CZELITE,
I am talking about the recoil spring. I have no beef with Wolff springs, as you said.
It's a fact that autopistols that operate generally like a CZ, Glock, 1911, etc, depend on both slide velocity relative to the frame, and "enough" slide motion relative to the frame. If it's going too slow, it may fail to eject or clear the port. If it doesn't reach its rearward limit, it may fail to eject, fail to strip the next round, fail to chamber it properly, or fail to lock the slide back on the last round.

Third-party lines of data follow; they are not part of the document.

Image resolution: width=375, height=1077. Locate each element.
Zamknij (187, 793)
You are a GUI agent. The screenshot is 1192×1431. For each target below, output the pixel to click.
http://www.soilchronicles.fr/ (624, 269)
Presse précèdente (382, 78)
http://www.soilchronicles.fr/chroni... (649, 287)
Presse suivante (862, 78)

To see these failures occur, just keep increasing the recoil spring strength. Alternatively, shoot extra-low power rounds in your factory-sprung CZ to see the same effects. You should start to see such failures with a 115gr around 850-900fps in a CZ. 115gr@900 will not operate a Glock. I have not done experiments to see how much one must increase spring strength to induce the same failures using factory ammo.

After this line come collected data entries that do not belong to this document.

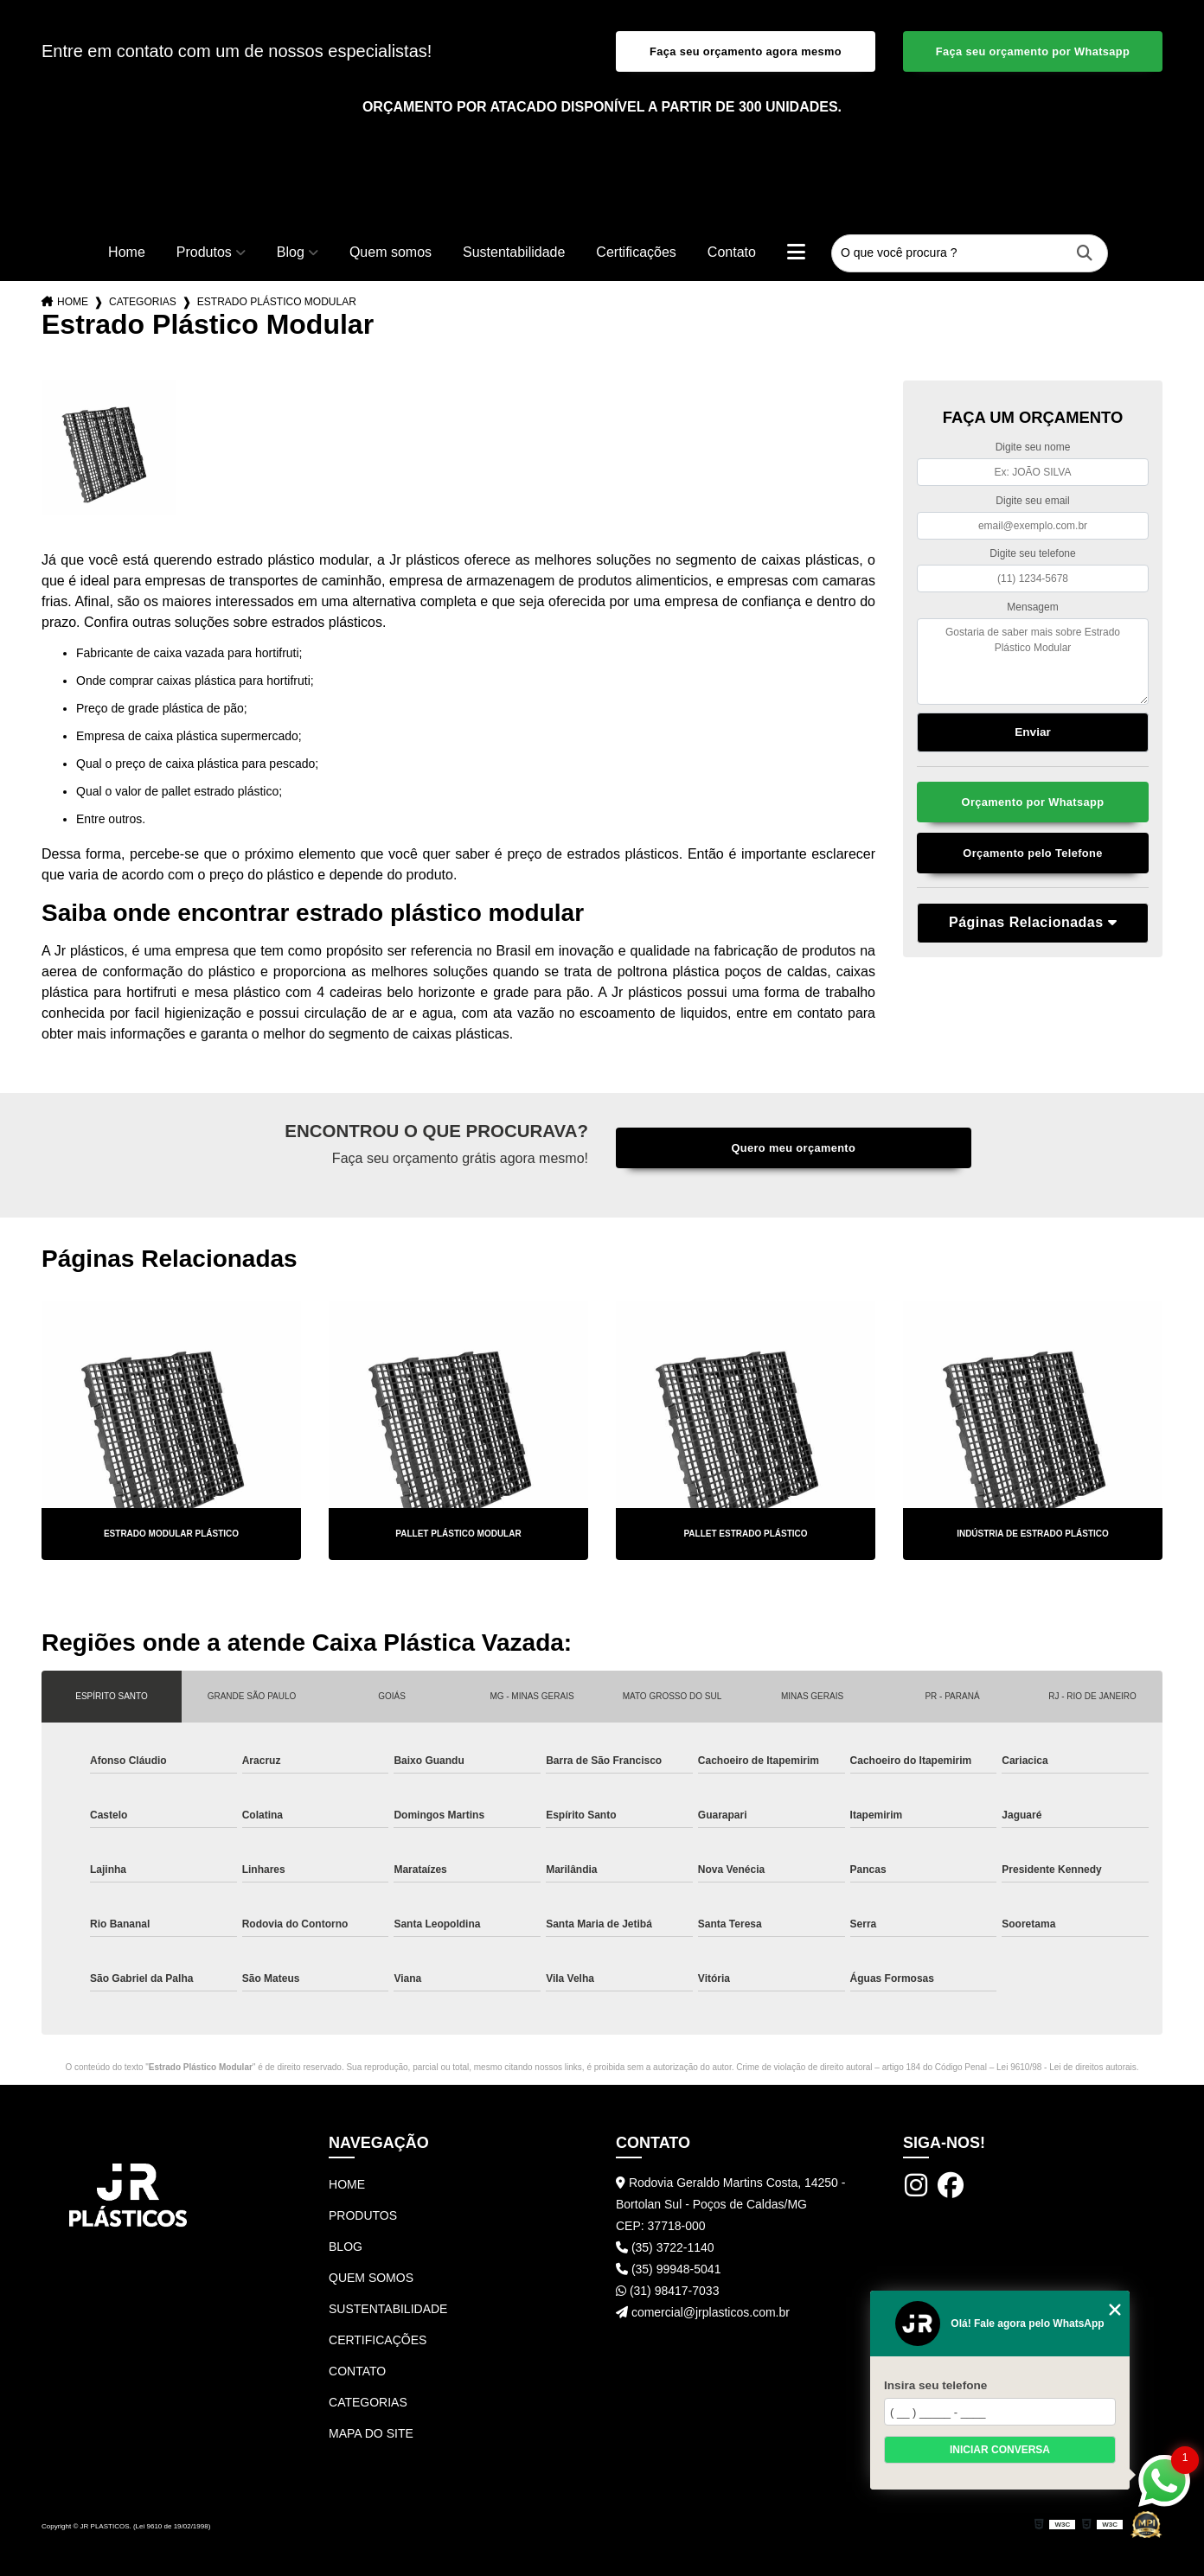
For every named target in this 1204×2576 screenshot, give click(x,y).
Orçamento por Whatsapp (1033, 802)
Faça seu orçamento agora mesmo (746, 51)
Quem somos (390, 252)
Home (126, 252)
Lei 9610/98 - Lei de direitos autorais (1066, 2067)
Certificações (636, 252)
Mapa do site (371, 2433)
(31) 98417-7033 (667, 2291)
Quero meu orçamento (793, 1147)
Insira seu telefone (935, 2385)
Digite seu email (1032, 501)
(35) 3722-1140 (665, 2247)
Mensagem (1032, 607)
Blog (290, 252)
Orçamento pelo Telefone (1032, 853)
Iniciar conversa (1000, 2450)
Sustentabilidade (514, 252)
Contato (732, 252)
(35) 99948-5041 (668, 2269)
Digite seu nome (1033, 447)
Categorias (142, 302)
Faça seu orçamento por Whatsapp (1033, 51)
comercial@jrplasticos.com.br (703, 2312)
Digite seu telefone (1032, 553)
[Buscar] (1085, 254)
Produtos (204, 252)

For a pistol in a defensive role, I want the most margin between each firing event's conditions and the various failure conditions. In the case of the recoil spring, there will be an upper and lower limit to this "reliable" range. Spring it too low, and the gun will probably unlock too soon, putting extra stress on the case itself (not to mention frame battering). Spring it too high, and the gun will hit those failure modes listed above. In a defensive situation, I want to avoid both problems, taking into account factors that can change the conditions that effect operation of the pistol.

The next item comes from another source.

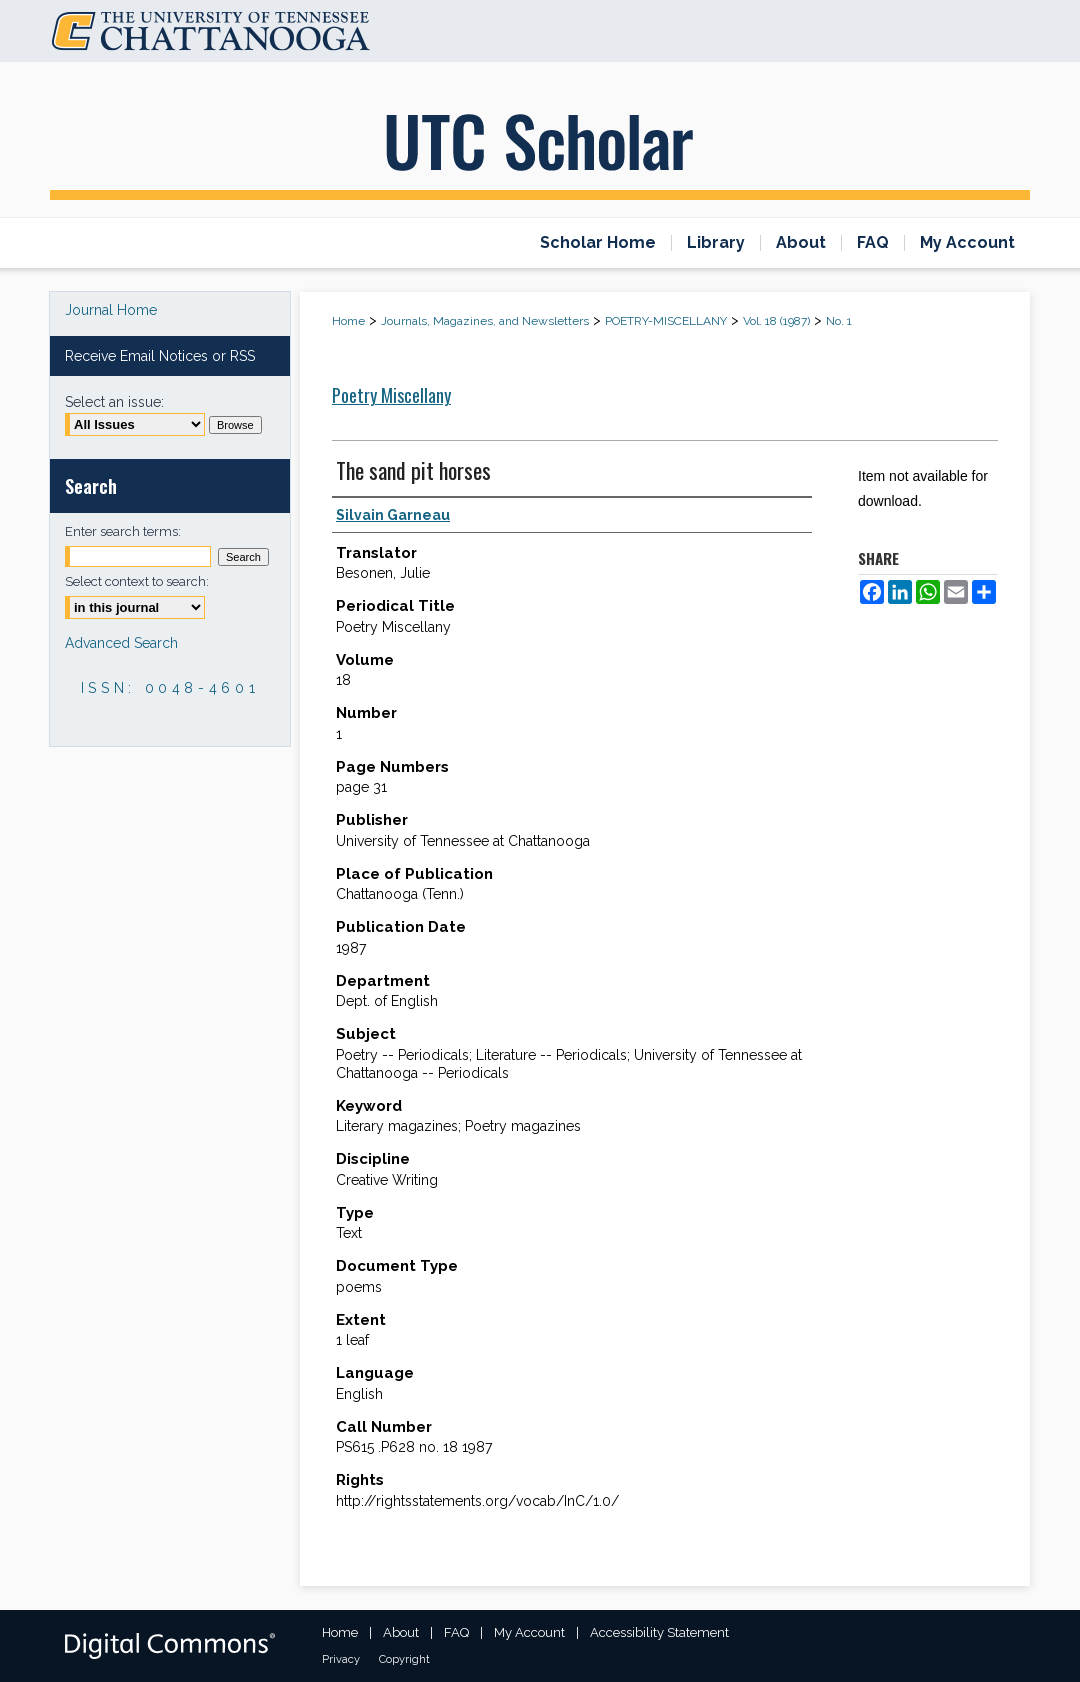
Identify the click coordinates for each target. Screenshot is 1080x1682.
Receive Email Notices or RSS (160, 356)
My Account (529, 1632)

Examples of these might be: limp-wristing for whatever reason, maybe I'm in a 1-handed retention hold; maybe the cartridge fired is on the extreme low spread of the deviation; maybe the slide is extra gunked up; maybe my thumb rubs against the slide, etc, etc. Some of these may never be a problem in normal training and practice, but may be if me and my equipment are pushed.
If I follow your advice and pick the next spring below the one that produces failures, then there is less margin between the average conditions and the failure conditions, than if I stayed with the weaker stock-weight spring.
BTW, I do agree that increasing the spring weight may alleviate my feeding problems, since the cartridge will have more force pushing it up the ramp.